→ TASK DIRECTIONS:
Repeat every record exactly, omitting the pictures.

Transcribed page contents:
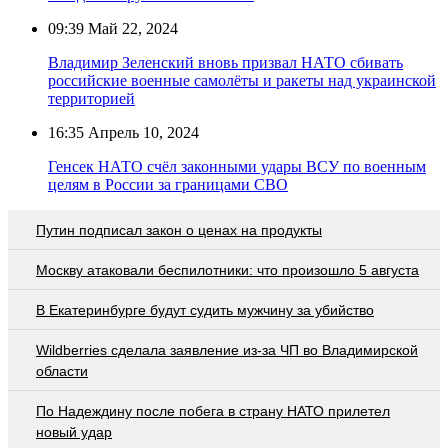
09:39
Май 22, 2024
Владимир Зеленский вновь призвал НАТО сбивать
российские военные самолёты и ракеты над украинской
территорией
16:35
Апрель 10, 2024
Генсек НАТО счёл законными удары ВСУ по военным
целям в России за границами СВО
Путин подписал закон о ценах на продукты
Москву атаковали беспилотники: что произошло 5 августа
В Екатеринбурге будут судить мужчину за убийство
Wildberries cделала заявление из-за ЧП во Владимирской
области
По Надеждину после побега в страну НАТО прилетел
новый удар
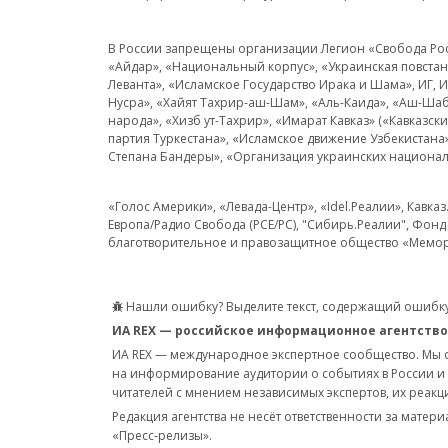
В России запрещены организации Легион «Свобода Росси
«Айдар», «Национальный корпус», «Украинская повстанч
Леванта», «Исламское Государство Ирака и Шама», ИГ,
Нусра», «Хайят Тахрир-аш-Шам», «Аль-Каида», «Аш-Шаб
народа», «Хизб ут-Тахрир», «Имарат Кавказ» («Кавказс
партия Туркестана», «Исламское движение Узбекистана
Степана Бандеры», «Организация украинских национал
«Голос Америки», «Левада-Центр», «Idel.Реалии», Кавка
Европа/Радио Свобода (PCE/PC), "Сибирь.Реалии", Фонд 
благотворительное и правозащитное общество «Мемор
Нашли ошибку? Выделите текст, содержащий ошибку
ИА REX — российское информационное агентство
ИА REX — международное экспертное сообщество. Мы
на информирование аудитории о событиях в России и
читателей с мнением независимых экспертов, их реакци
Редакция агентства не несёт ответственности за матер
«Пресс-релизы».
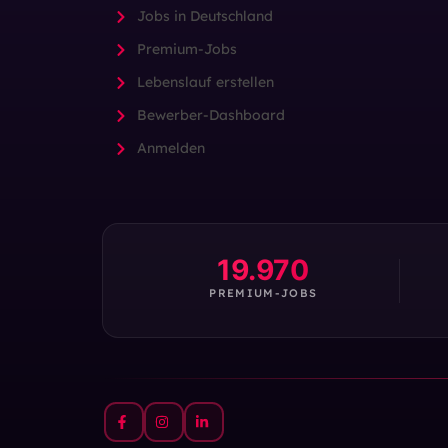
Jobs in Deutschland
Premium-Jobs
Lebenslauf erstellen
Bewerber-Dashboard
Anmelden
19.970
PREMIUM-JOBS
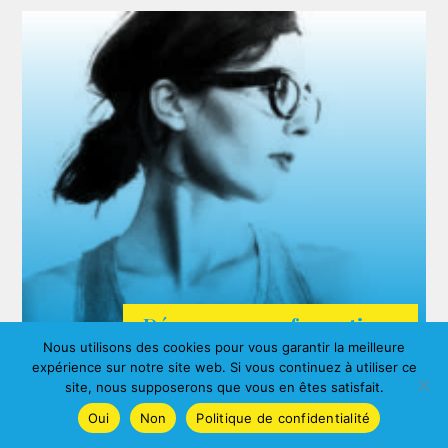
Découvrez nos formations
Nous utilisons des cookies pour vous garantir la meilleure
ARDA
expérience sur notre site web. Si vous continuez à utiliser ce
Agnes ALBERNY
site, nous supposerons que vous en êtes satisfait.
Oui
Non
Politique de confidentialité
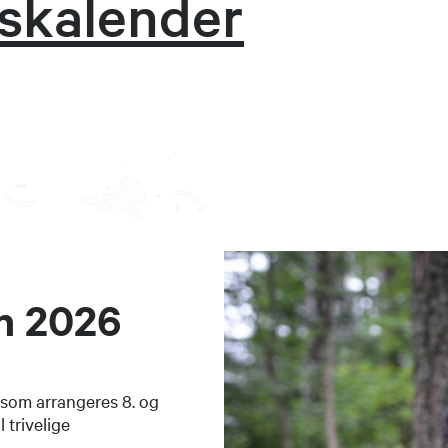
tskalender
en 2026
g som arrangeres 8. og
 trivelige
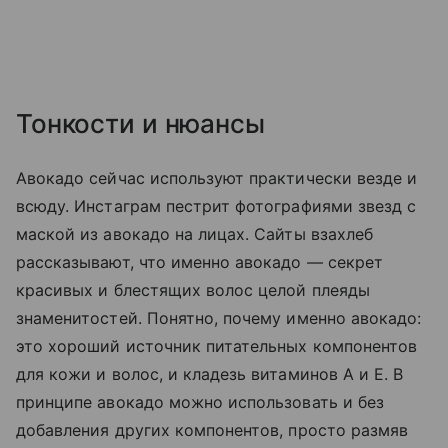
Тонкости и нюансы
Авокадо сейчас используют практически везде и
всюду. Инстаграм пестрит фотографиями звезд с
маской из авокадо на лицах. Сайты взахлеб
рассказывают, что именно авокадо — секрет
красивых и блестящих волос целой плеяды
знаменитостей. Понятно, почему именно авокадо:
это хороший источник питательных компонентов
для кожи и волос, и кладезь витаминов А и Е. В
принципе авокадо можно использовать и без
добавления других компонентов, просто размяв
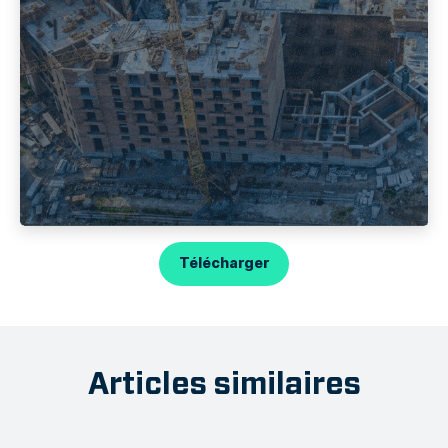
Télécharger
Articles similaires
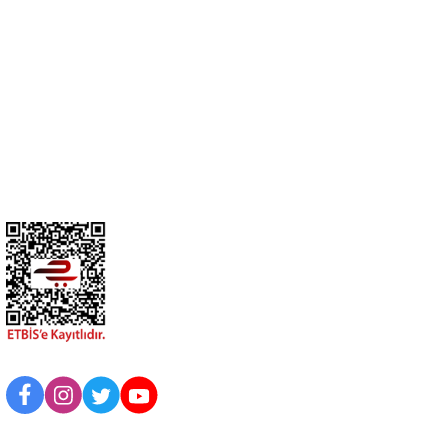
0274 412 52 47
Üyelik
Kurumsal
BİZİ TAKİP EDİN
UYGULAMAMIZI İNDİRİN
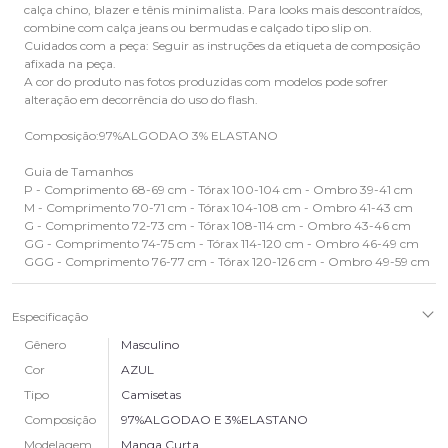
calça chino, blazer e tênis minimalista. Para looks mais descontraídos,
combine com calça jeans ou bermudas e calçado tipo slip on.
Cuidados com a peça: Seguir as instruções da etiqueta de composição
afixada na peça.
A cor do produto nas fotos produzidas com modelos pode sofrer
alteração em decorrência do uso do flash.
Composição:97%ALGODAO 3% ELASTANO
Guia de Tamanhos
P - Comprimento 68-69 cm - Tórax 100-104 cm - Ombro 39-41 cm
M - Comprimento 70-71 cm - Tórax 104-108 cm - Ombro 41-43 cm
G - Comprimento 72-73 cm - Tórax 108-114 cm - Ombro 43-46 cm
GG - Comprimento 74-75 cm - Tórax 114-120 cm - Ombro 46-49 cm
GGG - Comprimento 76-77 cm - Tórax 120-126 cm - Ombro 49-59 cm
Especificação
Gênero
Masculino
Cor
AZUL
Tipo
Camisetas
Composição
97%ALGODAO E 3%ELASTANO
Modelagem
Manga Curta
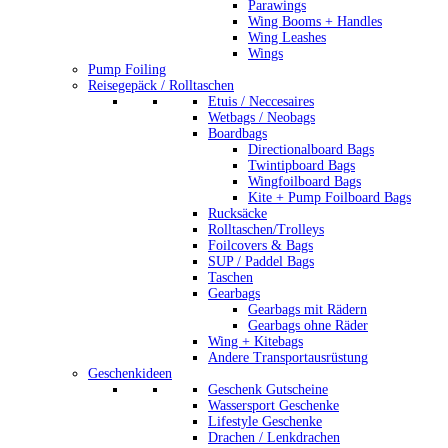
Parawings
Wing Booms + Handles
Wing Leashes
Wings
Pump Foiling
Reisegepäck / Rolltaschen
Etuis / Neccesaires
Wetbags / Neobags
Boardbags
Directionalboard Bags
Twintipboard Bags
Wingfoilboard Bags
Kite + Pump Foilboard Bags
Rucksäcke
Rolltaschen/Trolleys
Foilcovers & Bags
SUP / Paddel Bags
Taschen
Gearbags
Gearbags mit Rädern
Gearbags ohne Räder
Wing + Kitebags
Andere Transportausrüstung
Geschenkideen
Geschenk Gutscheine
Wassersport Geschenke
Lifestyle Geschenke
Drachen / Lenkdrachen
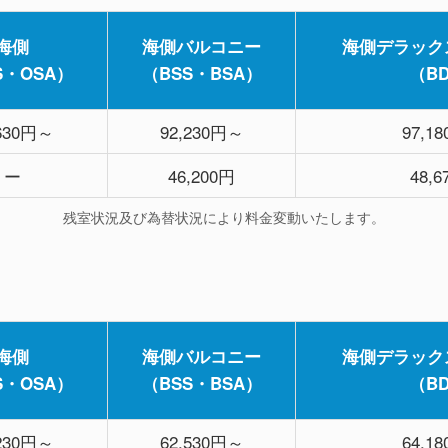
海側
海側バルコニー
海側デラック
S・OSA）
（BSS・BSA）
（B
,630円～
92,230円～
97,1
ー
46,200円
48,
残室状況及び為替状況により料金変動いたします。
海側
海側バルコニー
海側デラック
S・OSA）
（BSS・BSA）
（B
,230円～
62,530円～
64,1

→ ANSWER BOX:
09:39
Май 22, 2024
Владимир Зеленский вновь призвал НАТО сбивать
российские военные самолёты и ракеты над украинской
территорией
16:35
Апрель 10, 2024
Генсек НАТО счёл законными удары ВСУ по военным
целям в России за границами СВО
Путин подписал закон о ценах на продукты
Москву атаковали беспилотники: что произошло 5 августа
В Екатеринбурге будут судить мужчину за убийство
Wildberries cделала заявление из-за ЧП во Владимирской
области
По Надеждину после побега в страну НАТО прилетел
новый удар
В России запрещены организации Легион «Свобода Росси
«Айдар», «Национальный корпус», «Украинская повстанч
Леванта», «Исламское Государство Ирака и Шама», ИГ,
Нусра», «Хайят Тахрир-аш-Шам», «Аль-Каида», «Аш-Шаб
народа», «Хизб ут-Тахрир», «Имарат Кавказ» («Кавказс
партия Туркестана», «Исламское движение Узбекистана
Степана Бандеры», «Организация украинских национал
«Голос Америки», «Левада-Центр», «Idel.Реалии», Кавка
Европа/Радио Свобода (PCE/PC), "Сибирь.Реалии", Фонд 
благотворительное и правозащитное общество «Мемор
Нашли ошибку? Выделите текст, содержащий ошибку
ИА REX — российское информационное агентство
ИА REX — международное экспертное сообщество. Мы
на информирование аудитории о событиях в России и
читателей с мнением независимых экспертов, их реакци
Редакция агентства не несёт ответственности за матер
«Пресс-релизы».
Jobs in Deutschland
Premium-Jobs
Lebenslauf erstellen
Bewerber-Dashboard
Anmelden
19.970
PREMIUM-JOBS
Découvrez nos formations
Nous utilisons des cookies pour vous garantir la meilleure
ARDA
expérience sur notre site web. Si vous continuez à utiliser ce
Agnes ALBERNY
site, nous supposerons que vous en êtes satisfait.
Oui
Non
Politique de confidentialité
tskalender
en 2026
g som arrangeres 8. og
 trivelige
Тонкости и нюансы
Авокадо сейчас используют практически везде и
всюду. Инстаграм пестрит фотографиями звезд с
маской из авокадо на лицах. Сайты взахлеб
рассказывают, что именно авокадо — секрет
красивых и блестящих волос целой плеяды
знаменитостей. Понятно, почему именно авокадо:
это хороший источник питательных компонентов
для кожи и волос, и кладезь витаминов А и Е. В
принципе авокадо можно использовать и без
добавления других компонентов, просто размяв
Télécharger
Articles similaires
0274 412 52 47
Üyelik
Kurumsal
BİZİ TAKİP EDİN
UYGULAMAMIZI İNDİRİN
calça chino, blazer e tênis minimalista. Para looks mais descontraídos,
combine com calça jeans ou bermudas e calçado tipo slip on.
Cuidados com a peça: Seguir as instruções da etiqueta de composição
afixada na peça.
A cor do produto nas fotos produzidas com modelos pode sofrer
alteração em decorrência do uso do flash.
Composição:97%ALGODAO 3% ELASTANO
Guia de Tamanhos
P - Comprimento 68-69 cm - Tórax 100-104 cm - Ombro 39-41 cm
M - Comprimento 70-71 cm - Tórax 104-108 cm - Ombro 41-43 cm
G - Comprimento 72-73 cm - Tórax 108-114 cm - Ombro 43-46 cm
GG - Comprimento 74-75 cm - Tórax 114-120 cm - Ombro 46-49 cm
GGG - Comprimento 76-77 cm - Tórax 120-126 cm - Ombro 49-59 cm
Especificação
Gênero
Masculino
Cor
AZUL
Tipo
Camisetas
Composição
97%ALGODAO E 3%ELASTANO
Modelagem
Manga Curta
Parawings
Wing Booms + Handles
Wing Leashes
Wings
Pump Foiling
Reisegepäck / Rolltaschen
Etuis / Neccesaires
Wetbags / Neobags
Boardbags
Directionalboard Bags
Twintipboard Bags
Wingfoilboard Bags
Kite + Pump Foilboard Bags
Rucksäcke
Rolltaschen/Trolleys
Foilcovers & Bags
SUP / Paddel Bags
Taschen
Gearbags
Gearbags mit Rädern
Gearbags ohne Räder
Wing + Kitebags
Andere Transportausrüstung
Geschenkideen
Geschenk Gutscheine
Wassersport Geschenke
Lifestyle Geschenke
Drachen / Lenkdrachen
海側
海側バルコニー
海側デラック
S・OSA）
（BSS・BSA）
（B
,630円～
92,230円～
97,1
ー
46,200円
48,
残室状況及び為替状況により料金変動いたします。
海側
海側バルコニー
海側デラック
S・OSA）
（BSS・BSA）
（B
,230円～
62,530円～
64,1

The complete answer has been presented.